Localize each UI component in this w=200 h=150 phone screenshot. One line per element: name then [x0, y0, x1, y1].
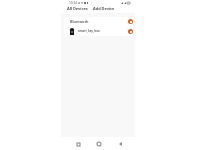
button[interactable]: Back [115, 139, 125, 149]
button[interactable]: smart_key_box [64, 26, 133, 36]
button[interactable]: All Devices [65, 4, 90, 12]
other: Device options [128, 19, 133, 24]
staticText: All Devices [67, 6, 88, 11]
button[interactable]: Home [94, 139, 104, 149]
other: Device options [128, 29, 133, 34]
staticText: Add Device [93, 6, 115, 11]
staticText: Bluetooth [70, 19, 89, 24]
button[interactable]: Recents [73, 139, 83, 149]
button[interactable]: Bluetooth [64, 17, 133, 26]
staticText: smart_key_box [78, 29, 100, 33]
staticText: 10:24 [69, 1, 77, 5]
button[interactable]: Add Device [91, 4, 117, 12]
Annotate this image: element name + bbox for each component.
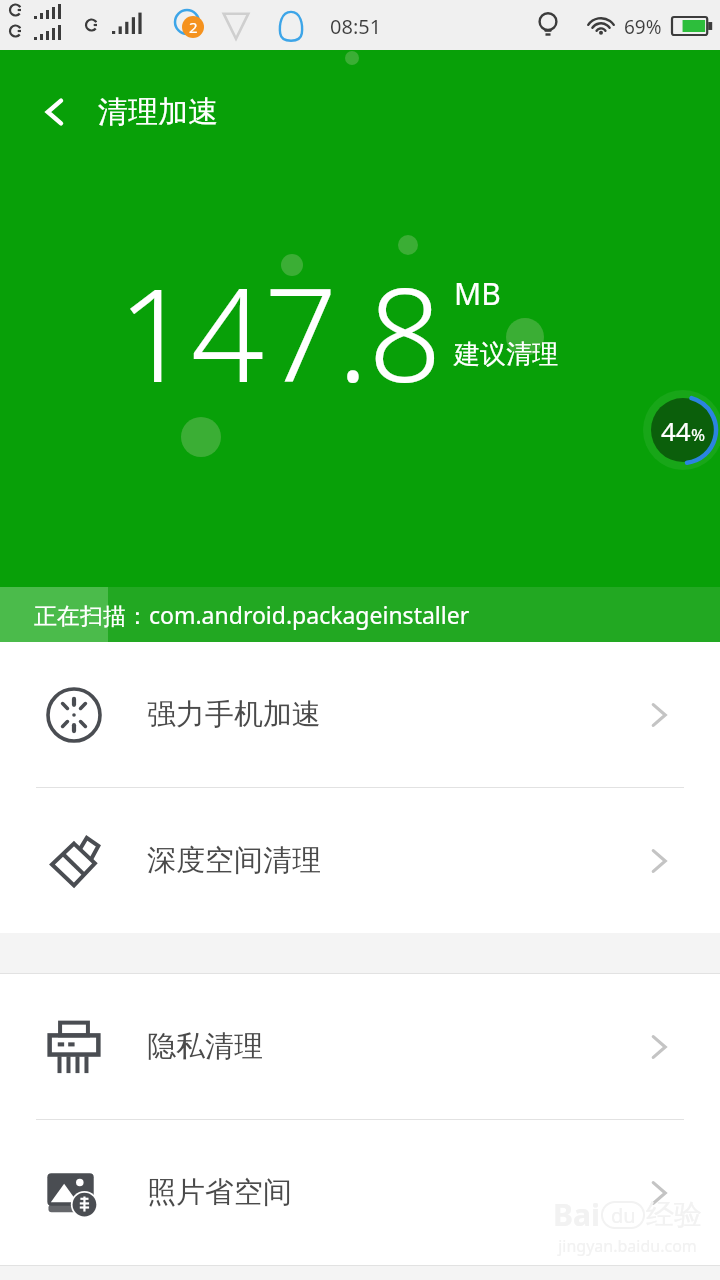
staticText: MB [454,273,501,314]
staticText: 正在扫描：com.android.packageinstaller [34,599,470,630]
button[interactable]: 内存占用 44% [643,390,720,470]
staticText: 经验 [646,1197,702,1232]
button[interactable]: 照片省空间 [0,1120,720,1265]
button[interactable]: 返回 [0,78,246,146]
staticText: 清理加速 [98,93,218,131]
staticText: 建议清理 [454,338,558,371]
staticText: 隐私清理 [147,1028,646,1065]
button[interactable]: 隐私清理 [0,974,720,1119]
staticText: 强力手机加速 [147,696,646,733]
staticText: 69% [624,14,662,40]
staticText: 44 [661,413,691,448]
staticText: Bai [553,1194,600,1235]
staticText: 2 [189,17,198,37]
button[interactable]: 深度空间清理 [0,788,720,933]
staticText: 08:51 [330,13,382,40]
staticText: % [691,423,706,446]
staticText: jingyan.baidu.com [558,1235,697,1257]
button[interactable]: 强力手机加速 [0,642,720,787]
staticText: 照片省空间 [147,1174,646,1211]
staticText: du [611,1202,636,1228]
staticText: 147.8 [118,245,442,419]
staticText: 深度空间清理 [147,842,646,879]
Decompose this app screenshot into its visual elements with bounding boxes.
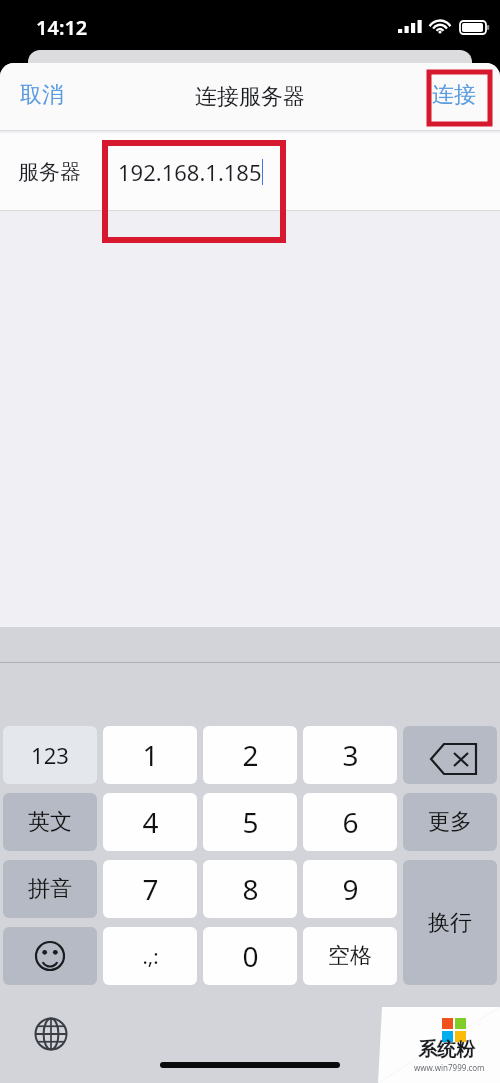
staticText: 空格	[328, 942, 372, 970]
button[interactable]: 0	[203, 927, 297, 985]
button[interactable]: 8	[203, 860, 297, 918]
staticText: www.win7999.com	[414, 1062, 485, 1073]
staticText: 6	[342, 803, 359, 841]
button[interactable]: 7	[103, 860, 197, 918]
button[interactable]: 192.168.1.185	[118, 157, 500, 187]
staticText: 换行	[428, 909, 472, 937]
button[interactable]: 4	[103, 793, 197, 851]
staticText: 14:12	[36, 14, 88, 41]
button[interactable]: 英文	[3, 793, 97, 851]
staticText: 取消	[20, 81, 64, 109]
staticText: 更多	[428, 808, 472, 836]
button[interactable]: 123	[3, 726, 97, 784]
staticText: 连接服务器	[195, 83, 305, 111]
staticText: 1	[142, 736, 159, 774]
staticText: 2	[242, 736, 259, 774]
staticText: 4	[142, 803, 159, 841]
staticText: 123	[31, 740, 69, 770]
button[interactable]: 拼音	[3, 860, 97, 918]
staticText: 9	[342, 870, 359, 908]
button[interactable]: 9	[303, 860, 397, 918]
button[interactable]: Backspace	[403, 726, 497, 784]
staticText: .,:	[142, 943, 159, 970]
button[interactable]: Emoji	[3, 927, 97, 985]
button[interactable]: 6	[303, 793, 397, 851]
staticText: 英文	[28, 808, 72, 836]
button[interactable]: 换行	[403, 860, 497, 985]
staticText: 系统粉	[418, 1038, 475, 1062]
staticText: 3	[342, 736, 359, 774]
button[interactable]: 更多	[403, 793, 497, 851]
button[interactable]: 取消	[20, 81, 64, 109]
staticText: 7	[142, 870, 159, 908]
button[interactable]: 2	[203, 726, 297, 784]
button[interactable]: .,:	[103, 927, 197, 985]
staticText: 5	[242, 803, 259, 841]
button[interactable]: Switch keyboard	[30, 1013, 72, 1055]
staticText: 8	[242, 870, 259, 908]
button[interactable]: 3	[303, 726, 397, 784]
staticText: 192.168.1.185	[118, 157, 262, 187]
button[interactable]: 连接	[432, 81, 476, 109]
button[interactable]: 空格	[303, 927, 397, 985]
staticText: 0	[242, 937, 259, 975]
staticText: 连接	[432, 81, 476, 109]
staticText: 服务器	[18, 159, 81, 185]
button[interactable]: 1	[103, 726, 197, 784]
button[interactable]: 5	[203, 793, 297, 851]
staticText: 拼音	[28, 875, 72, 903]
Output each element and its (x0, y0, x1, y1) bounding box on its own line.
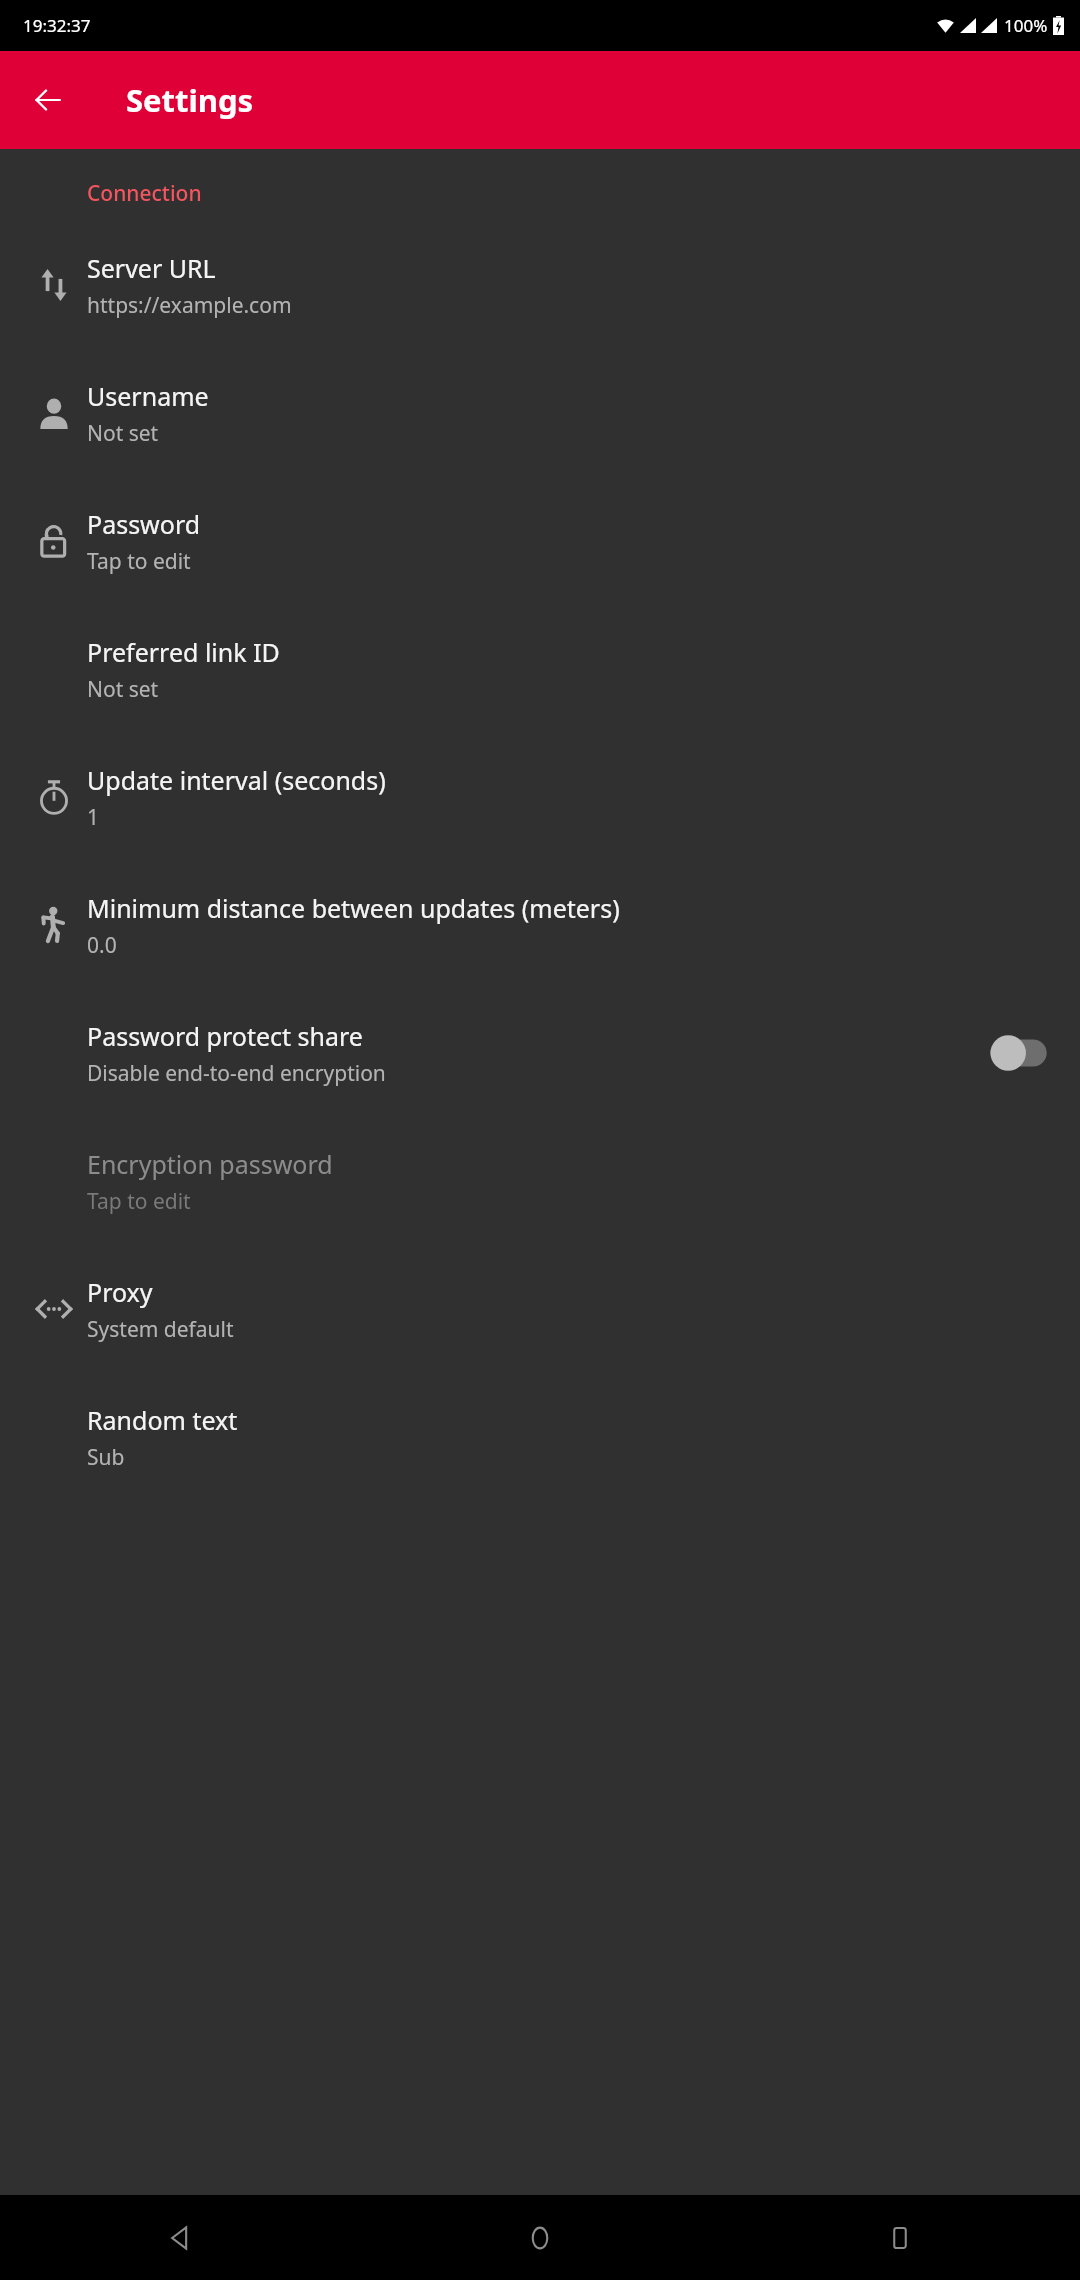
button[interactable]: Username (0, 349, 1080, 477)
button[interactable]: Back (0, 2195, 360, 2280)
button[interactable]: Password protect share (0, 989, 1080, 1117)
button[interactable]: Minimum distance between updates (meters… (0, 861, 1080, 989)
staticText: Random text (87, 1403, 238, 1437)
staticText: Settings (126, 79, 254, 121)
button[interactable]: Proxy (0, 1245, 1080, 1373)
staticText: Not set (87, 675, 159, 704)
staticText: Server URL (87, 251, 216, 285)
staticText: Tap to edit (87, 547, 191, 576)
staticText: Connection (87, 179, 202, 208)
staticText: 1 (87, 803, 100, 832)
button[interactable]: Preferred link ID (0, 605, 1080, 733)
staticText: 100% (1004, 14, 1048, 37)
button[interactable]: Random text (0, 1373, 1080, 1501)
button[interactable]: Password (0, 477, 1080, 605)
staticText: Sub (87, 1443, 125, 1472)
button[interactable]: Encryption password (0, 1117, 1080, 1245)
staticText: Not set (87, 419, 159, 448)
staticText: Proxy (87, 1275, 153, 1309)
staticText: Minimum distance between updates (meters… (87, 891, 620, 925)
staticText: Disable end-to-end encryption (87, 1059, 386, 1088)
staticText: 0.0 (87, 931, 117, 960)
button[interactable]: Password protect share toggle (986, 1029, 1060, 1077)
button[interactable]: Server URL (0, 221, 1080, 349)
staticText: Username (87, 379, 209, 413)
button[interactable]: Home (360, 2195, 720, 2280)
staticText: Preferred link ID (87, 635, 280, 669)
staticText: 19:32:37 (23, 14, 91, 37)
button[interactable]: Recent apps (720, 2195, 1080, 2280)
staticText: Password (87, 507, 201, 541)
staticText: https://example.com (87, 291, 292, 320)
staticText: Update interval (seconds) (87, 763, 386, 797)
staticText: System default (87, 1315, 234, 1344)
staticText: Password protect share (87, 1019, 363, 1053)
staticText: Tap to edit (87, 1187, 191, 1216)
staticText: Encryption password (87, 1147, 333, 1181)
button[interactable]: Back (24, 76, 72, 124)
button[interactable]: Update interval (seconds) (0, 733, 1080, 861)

Aim of the task: Search the listing for the word "screenshot" and return each line that holds it.

Task response:
Localize each UI component in this w=200 h=150 phone screenshot. One line per element: name then [x0, y0, x1, y1].
Decompose this app screenshot into its visual elements with bounding boxes.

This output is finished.